I dati raccontano un Paese che invecchia e lavora troppo: cresce la quota delle vittime con più di 60 anni, costrette a restare attive per pensioni troppo basse. E aumentano anche i lavoratori stranieri coinvolti in incidenti gravi o mortali, spesso impiegati nei settori più rischiosi e meno protetti.

«Non possiamo più accettare che ogni giorno qualcuno muoia per portare il pane a casa», scrive Giordano. L’ex direttore dell’Ispettorato nazionale del lavoro chiede una svolta culturale e politica: più prevenzione, più formazione, più giustizia. E denuncia un linguaggio mediatico che attenua la responsabilità, come se morire sul lavoro fosse parte del prezzo da pagare per produrre.

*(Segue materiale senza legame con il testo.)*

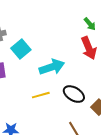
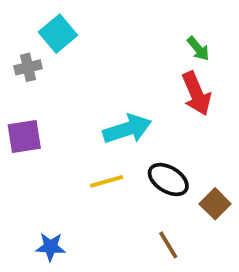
cyan square: (21, 49) -> (58, 34), moved

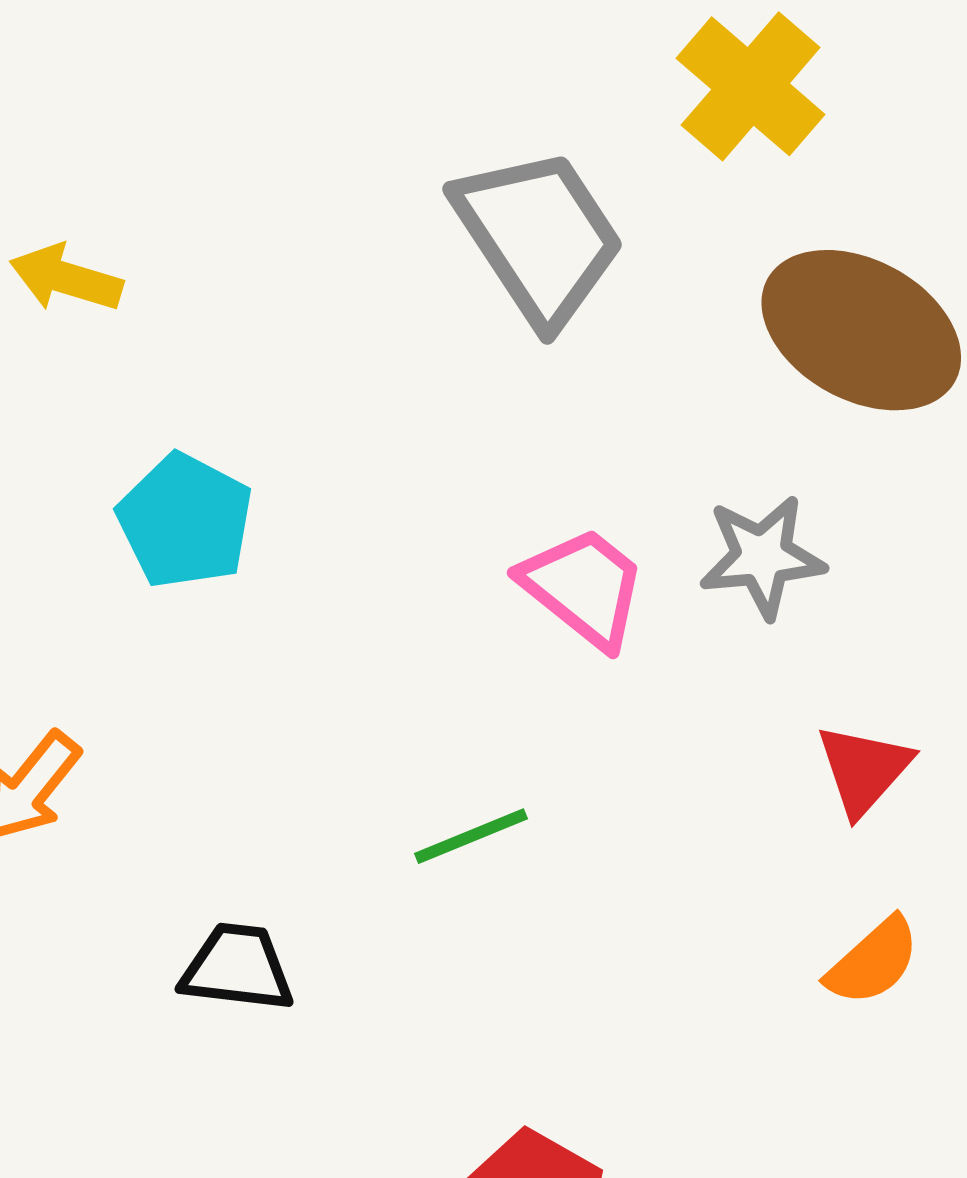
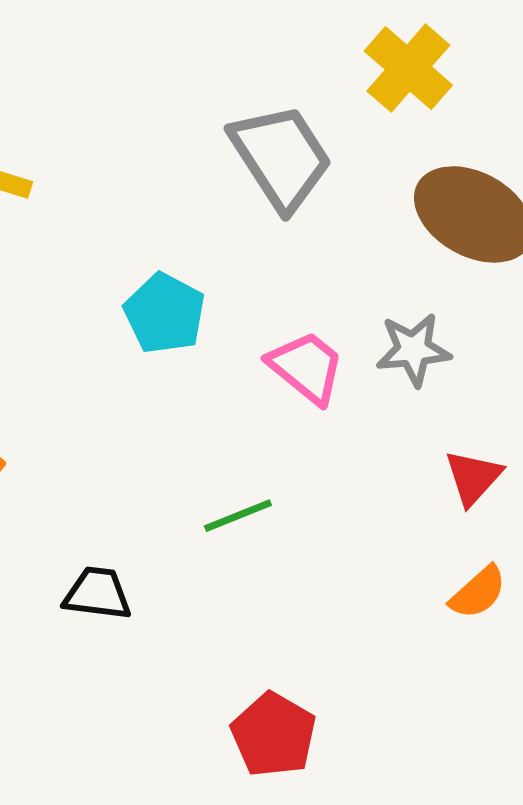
cyan pentagon: (185, 521) -> (165, 313), moved

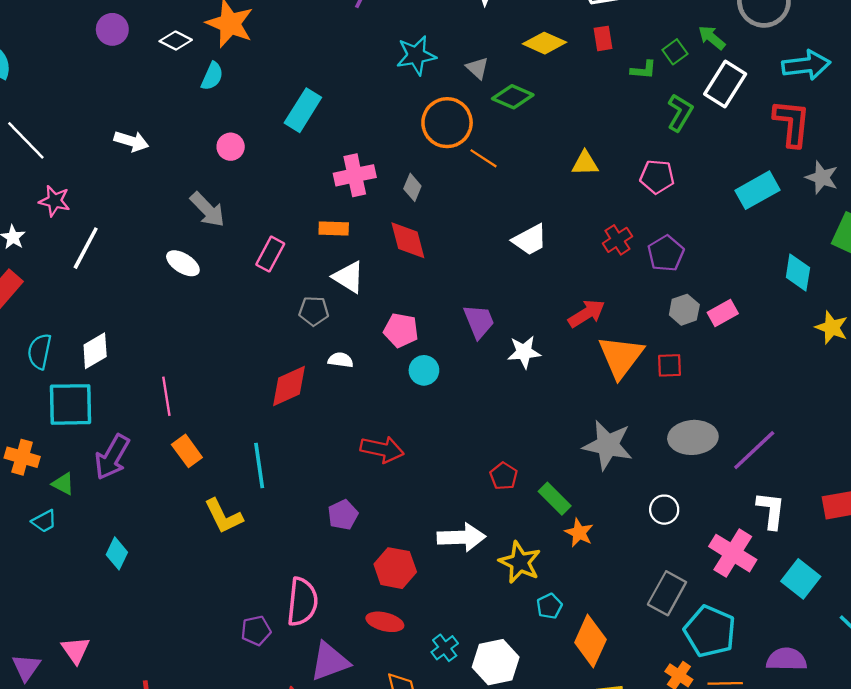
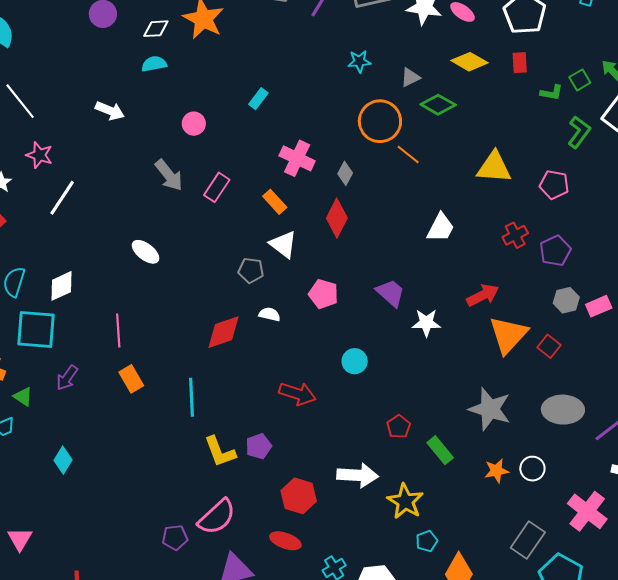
white diamond: (176, 41) -> (156, 29), turned -36
cyan star: (416, 55) -> (359, 61), size x0.7
gray triangle: (477, 68) -> (410, 77), turned 45
cyan semicircle: (212, 76) -> (154, 64), moved, turned -130
cyan rectangle: (303, 110) -> (258, 99), size x0.6
yellow triangle: (585, 163) -> (494, 167), size x1.5
pink cross: (355, 175) -> (297, 158), turned 32
orange rectangle: (334, 228) -> (275, 202), turned 40
red diamond: (408, 240) -> (337, 218), turned 36
white trapezoid: (530, 240) -> (441, 228), turned -40
pink rectangle: (270, 254) -> (217, 187), moved
white ellipse: (183, 263) -> (146, 252), moved
purple trapezoid: (479, 321) -> (390, 293), turned -32
red square: (670, 365) -> (549, 346), turned 35
cyan circle: (424, 370) -> (355, 361), moved
purple arrow: (112, 457) -> (67, 378), size x0.7
yellow L-shape: (223, 516) -> (220, 452), moved
orange star: (579, 533) -> (497, 471), moved, turned 30
pink semicircle: (302, 602) -> (217, 517), turned 36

Dietro l’allarme, Operaicidio propone anche soluzioni: rafforzare i controlli, rendere più rapidi i processi, obbligare i committenti a rispondere della sicurezza nella filiera, spendere subito i fondi Inail destinati alla prevenzione.

Non si tratta solo di norme, ma di dignità. Ogni vittima del lavoro non è una statistica: è la prova che la sicurezza non è ancora un diritto garantito. E finché questo “omicidio sociale” continuerà a ripetersi ogni giorno, l’Italia non potrà dirsi un Paese civile.